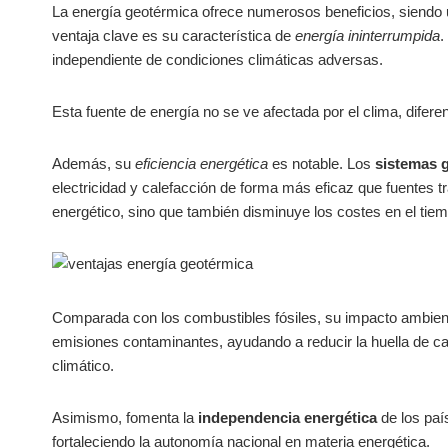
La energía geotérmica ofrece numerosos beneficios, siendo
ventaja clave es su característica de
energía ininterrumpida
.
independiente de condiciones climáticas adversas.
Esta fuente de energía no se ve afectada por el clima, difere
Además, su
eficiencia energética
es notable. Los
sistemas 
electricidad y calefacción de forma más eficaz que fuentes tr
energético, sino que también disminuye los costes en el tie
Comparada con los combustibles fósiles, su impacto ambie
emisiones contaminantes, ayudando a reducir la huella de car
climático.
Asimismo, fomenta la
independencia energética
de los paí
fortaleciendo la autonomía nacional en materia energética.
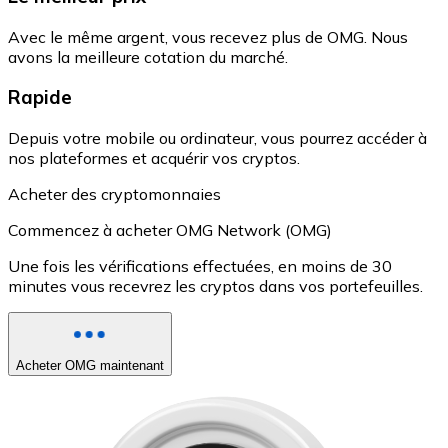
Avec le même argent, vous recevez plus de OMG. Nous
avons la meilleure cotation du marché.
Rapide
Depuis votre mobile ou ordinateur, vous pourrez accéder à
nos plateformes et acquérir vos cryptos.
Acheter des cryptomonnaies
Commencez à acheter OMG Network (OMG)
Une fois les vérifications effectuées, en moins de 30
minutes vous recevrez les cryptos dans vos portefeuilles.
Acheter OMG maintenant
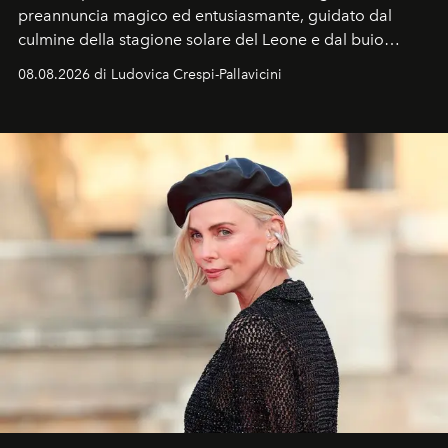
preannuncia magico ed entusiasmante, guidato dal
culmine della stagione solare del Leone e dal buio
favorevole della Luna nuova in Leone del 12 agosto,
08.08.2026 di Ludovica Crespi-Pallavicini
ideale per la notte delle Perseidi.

══════════

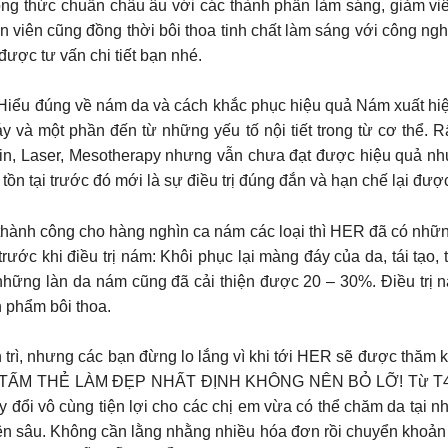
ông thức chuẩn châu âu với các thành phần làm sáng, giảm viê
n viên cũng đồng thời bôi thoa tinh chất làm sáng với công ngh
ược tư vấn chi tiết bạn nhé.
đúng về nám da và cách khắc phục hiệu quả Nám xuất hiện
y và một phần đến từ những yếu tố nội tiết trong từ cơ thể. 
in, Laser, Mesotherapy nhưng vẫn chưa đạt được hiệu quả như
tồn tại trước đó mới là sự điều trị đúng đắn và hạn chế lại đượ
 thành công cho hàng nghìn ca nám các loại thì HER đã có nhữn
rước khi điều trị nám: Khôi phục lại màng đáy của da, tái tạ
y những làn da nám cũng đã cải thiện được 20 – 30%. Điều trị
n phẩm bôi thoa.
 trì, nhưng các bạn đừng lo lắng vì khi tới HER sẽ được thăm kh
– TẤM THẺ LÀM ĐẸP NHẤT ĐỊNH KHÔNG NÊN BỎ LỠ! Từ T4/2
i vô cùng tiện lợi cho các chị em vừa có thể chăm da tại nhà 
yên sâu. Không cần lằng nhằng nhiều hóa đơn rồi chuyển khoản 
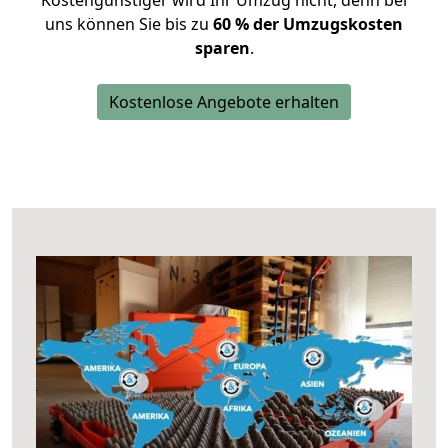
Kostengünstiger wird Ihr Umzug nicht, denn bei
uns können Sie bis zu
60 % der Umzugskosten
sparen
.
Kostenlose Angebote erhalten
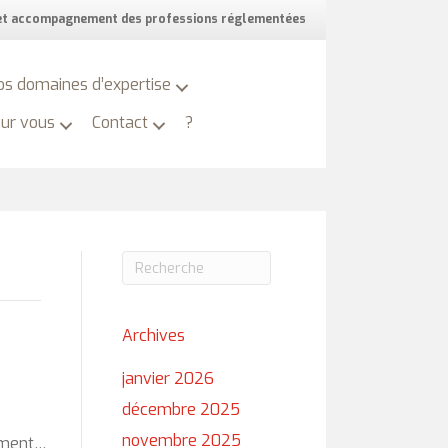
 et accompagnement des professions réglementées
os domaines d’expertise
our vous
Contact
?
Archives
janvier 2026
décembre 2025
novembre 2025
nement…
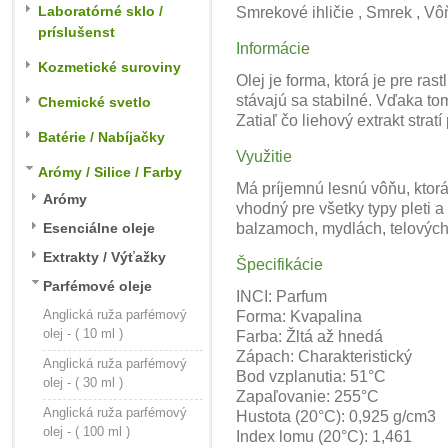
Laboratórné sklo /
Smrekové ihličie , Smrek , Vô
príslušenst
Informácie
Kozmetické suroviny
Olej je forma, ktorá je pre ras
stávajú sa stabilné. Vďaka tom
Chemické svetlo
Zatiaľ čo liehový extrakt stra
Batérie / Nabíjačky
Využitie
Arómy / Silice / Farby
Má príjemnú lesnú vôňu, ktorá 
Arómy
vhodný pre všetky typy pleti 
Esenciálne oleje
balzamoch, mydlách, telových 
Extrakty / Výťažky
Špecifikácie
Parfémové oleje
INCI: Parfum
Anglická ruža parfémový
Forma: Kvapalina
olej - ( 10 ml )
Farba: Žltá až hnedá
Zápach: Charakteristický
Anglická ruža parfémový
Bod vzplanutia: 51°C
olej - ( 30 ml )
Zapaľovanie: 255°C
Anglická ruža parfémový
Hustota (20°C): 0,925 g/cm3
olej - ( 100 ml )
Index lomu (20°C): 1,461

══════════

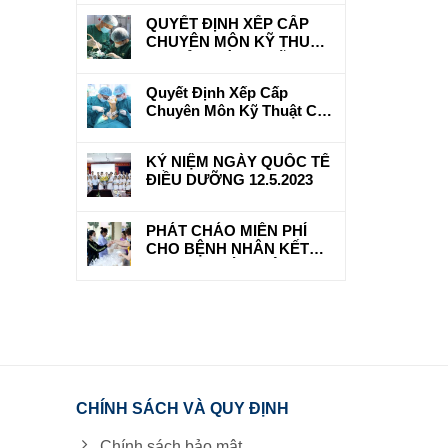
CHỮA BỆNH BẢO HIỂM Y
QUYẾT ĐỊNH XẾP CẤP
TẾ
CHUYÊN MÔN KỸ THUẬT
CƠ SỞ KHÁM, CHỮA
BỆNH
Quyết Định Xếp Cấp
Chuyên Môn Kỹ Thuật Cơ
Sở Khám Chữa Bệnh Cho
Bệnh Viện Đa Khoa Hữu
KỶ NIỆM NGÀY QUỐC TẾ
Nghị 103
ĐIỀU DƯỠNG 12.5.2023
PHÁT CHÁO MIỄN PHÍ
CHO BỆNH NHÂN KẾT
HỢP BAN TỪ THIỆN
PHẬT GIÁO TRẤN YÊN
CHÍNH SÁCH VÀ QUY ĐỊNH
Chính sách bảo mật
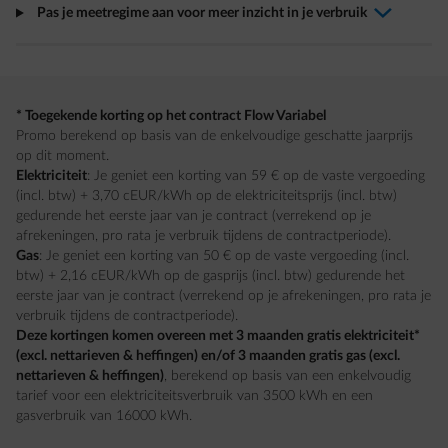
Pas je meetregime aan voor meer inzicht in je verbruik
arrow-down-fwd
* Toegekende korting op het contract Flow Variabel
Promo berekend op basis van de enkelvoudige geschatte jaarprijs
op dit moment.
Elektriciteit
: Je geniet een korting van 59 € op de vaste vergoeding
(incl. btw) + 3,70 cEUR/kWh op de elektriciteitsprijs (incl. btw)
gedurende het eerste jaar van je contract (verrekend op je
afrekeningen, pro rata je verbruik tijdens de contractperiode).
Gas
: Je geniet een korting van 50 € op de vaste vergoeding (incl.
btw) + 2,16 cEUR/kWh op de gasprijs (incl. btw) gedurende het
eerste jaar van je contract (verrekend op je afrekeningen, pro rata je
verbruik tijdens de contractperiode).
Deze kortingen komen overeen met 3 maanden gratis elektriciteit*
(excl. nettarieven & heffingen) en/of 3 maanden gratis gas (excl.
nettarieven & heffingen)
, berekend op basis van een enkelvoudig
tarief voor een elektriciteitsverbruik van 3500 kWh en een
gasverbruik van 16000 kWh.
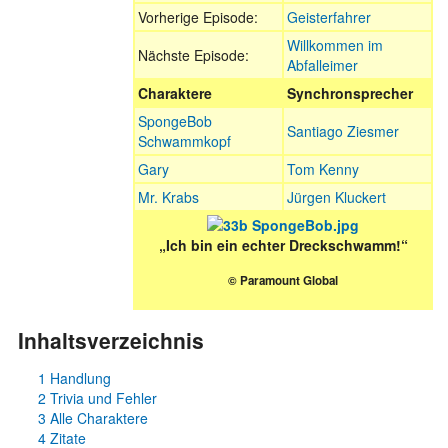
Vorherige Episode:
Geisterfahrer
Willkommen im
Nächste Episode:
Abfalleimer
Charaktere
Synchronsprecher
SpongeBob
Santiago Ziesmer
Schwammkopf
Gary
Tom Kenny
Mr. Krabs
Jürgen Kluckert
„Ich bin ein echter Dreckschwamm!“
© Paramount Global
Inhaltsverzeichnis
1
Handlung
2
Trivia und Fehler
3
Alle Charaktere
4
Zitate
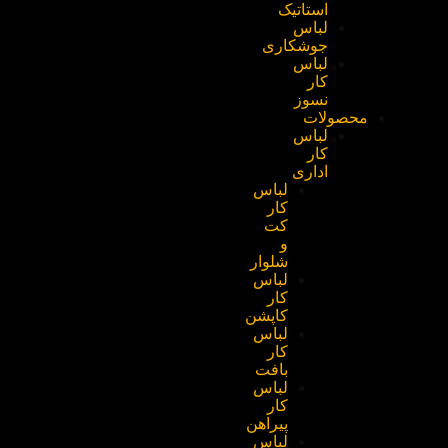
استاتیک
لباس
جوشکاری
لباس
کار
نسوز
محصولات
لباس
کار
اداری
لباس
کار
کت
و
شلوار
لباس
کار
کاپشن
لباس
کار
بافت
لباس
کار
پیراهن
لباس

══════════

### GOAL OF THE EXERCISE:
Set down, from the entries above, exactly the lines from the one with "príslušenst" up to and including the one with "Index lomu (20°C): 1,461", and no other lines.

### RESPONSE TO THE TASK:
príslušenst
Informácie
Kozmetické suroviny
Olej je forma, ktorá je pre ras
stávajú sa stabilné. Vďaka tom
Chemické svetlo
Zatiaľ čo liehový extrakt stra
Batérie / Nabíjačky
Využitie
Arómy / Silice / Farby
Má príjemnú lesnú vôňu, ktorá 
Arómy
vhodný pre všetky typy pleti 
Esenciálne oleje
balzamoch, mydlách, telových 
Extrakty / Výťažky
Špecifikácie
Parfémové oleje
INCI: Parfum
Anglická ruža parfémový
Forma: Kvapalina
olej - ( 10 ml )
Farba: Žltá až hnedá
Zápach: Charakteristický
Anglická ruža parfémový
Bod vzplanutia: 51°C
olej - ( 30 ml )
Zapaľovanie: 255°C
Anglická ruža parfémový
Hustota (20°C): 0,925 g/cm3
olej - ( 100 ml )
Index lomu (20°C): 1,461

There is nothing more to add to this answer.